Sehr geehrter Herr Ministerpräsident, Sie haben sehr viel von Programmen gesprochen. Sie haben sehr viel davon geredet, was hier von Berlin aus auf den Weg gebracht wurde, und genau das ist das, was ich gesagt habe. Es wurden viele Programme

auf den Weg gebracht, die Weichenstellungen sind erfolgt, wir werden Sie aber daran messen, wie Sie das hier in Schleswig-Holstein umsetzen werden. Das ist unsere Aufgabe, und wir werden alle nach den Sommerferien bis zum Ende des Jahres sehen, wie Ihnen das gelungen ist. Daran werden wir Sie messen, und das wird weiterhin unsere Aufgabe sein.

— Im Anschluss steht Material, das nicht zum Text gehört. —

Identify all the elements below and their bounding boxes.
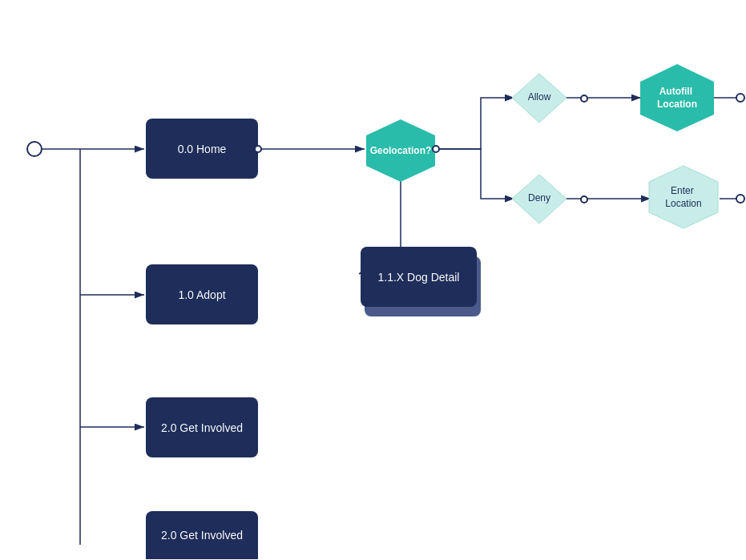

Lieber Herr Kollege Vogt, wenn Sie Interesse haben: Meine Termine mit den Betrieben, die gerade Gefahr laufen, betriebsbedingte Kündigungen auszusprechen, weil sie Corona dafür als Vorwand nutzen, stehen. Ich nehme Sie sehr gern mit. Das Angebot steht. Ich freue mich auf Ihre Begleitung. Vielen Dank für Ihre Aufmerksamkeit.

(Beifall SPD)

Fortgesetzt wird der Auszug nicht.